▸ **WHAT THE EXERCISE ASKS**
With the material below, print exactly the lines between the line holding "Strada Buituri - Reabilitarea" and the line holding "Cladiri (72, 509)", inclusive. Add nothing else.

(ENTRIES PROVIDED begins)

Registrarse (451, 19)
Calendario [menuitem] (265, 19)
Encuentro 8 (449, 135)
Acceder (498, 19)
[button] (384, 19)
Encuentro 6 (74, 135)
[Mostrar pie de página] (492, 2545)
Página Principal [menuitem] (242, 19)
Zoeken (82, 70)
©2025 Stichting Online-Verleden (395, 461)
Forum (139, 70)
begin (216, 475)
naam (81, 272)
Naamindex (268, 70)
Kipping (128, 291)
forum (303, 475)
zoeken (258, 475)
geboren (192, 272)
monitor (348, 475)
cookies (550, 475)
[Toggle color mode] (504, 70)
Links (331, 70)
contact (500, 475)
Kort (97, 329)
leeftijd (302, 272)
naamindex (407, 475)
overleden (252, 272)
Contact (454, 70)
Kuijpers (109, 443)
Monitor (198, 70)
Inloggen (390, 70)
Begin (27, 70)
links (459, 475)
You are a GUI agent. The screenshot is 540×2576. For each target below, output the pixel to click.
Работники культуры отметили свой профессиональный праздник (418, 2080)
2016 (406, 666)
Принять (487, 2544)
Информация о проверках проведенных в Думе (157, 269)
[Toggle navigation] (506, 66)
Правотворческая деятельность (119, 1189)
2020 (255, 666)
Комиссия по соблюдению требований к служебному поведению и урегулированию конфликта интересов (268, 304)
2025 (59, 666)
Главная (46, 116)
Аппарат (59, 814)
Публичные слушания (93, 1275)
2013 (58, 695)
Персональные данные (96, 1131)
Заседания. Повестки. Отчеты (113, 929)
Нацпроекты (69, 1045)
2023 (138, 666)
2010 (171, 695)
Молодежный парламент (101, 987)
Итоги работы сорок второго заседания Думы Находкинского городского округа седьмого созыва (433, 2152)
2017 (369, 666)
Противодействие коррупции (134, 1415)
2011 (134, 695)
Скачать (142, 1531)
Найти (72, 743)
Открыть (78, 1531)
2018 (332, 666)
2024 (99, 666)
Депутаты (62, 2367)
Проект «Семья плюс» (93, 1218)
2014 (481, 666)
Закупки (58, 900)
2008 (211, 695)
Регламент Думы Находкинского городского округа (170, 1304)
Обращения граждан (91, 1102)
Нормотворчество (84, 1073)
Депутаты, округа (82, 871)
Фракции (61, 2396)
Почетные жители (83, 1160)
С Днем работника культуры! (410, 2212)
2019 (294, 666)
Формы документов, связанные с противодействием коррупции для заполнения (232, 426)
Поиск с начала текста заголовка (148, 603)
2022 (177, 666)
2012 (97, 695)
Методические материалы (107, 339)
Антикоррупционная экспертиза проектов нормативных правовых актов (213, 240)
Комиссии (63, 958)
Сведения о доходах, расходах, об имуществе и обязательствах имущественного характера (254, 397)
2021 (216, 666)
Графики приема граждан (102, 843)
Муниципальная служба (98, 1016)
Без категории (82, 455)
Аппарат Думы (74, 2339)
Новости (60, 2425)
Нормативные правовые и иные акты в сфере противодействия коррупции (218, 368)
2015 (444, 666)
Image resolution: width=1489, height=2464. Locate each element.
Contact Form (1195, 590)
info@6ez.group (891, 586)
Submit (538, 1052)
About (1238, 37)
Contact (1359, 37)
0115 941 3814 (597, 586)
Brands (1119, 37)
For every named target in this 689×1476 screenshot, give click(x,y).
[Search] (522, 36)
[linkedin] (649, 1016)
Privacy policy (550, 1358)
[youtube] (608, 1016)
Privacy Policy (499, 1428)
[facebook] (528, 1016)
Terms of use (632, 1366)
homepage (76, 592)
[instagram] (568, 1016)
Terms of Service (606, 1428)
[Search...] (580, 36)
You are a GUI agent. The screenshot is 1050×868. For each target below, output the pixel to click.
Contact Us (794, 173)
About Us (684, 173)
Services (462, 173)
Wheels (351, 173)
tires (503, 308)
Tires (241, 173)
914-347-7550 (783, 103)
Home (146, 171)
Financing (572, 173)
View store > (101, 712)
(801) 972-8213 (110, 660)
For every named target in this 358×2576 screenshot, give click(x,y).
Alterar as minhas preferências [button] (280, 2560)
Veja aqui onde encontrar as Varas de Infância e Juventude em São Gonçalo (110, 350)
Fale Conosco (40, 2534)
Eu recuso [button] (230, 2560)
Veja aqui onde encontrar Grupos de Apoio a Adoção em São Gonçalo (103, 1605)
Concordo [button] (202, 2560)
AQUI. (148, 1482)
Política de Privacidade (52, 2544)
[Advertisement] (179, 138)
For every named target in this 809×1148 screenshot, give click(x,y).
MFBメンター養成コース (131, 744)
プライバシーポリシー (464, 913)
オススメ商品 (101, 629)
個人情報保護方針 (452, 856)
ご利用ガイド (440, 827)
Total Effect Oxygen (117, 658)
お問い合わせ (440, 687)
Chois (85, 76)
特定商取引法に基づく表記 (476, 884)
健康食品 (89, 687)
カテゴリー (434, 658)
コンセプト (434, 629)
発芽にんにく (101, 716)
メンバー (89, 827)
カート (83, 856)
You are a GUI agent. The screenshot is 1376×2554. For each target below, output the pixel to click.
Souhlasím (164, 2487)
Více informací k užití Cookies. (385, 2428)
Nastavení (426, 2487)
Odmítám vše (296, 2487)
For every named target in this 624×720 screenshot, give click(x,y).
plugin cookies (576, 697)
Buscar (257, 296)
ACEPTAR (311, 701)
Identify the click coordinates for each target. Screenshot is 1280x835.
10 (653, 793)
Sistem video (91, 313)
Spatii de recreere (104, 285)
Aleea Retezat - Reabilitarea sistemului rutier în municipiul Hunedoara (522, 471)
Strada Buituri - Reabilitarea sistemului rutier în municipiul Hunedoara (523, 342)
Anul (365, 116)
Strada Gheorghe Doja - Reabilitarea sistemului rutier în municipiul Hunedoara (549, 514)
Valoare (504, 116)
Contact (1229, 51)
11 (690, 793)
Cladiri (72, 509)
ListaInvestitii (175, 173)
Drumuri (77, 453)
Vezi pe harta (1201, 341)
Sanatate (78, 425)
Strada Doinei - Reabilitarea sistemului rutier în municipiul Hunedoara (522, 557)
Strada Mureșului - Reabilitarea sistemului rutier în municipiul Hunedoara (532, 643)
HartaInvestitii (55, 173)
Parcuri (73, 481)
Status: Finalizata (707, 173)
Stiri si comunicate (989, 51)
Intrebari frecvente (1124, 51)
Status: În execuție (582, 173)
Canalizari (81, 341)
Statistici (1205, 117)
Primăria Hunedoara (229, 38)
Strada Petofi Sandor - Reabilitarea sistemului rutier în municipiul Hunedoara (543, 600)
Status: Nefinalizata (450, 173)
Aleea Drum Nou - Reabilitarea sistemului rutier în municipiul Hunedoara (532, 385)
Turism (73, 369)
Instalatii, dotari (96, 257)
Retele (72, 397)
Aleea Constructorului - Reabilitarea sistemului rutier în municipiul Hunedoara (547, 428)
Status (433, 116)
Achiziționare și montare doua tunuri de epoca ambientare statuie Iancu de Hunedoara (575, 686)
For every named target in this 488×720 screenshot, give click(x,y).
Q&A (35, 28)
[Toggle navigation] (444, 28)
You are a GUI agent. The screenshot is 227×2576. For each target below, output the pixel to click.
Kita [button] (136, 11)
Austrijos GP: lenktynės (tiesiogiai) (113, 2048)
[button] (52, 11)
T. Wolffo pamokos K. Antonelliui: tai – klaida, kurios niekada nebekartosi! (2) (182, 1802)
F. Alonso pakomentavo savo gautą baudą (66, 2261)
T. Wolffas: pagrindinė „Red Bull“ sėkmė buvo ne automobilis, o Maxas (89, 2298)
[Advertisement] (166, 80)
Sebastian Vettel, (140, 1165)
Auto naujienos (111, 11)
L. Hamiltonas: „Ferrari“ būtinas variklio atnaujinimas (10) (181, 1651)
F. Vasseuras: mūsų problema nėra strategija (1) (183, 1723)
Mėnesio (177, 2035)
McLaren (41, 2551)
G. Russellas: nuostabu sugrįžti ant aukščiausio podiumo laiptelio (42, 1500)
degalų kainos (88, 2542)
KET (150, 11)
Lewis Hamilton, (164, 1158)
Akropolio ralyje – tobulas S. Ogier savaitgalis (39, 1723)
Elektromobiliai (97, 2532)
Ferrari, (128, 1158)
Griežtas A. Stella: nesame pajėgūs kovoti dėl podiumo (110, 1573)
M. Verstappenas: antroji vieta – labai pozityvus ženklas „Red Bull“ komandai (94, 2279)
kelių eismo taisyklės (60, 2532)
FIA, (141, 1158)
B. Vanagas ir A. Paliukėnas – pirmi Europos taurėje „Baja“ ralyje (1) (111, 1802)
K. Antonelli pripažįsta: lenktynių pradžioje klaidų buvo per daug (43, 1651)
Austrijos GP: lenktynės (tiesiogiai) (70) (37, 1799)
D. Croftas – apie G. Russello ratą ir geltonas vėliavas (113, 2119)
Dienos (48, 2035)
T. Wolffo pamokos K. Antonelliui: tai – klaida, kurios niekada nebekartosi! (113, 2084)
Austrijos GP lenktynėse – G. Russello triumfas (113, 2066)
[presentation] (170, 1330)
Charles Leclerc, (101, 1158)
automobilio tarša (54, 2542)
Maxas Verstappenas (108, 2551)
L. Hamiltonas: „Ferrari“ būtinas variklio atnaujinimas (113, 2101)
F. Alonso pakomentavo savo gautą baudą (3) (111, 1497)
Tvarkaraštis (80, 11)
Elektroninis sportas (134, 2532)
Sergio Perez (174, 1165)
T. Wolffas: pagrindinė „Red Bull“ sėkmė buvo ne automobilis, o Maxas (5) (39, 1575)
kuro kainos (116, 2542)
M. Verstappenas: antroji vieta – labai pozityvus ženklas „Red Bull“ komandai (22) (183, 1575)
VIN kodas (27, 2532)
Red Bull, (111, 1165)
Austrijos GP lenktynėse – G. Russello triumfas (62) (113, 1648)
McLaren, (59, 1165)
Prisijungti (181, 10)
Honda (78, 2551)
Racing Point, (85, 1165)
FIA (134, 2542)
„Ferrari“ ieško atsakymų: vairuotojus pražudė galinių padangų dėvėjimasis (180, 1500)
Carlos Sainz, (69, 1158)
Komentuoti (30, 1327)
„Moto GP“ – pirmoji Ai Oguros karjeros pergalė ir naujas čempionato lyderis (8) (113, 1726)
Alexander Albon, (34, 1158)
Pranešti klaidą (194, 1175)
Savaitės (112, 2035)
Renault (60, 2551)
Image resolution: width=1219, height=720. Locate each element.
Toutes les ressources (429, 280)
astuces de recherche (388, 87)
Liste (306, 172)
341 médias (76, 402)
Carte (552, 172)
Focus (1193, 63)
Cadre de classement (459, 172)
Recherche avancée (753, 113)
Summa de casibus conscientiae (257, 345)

(ENTRIES PROVIDED ends)

▸ **SOLUTION TO THE PROBLEM**
Strada Buituri - Reabilitarea sistemului rutier în municipiul Hunedoara (523, 342)
Anul (365, 116)
Strada Gheorghe Doja - Reabilitarea sistemului rutier în municipiul Hunedoara (549, 514)
Valoare (504, 116)
Contact (1229, 51)
11 (690, 793)
Cladiri (72, 509)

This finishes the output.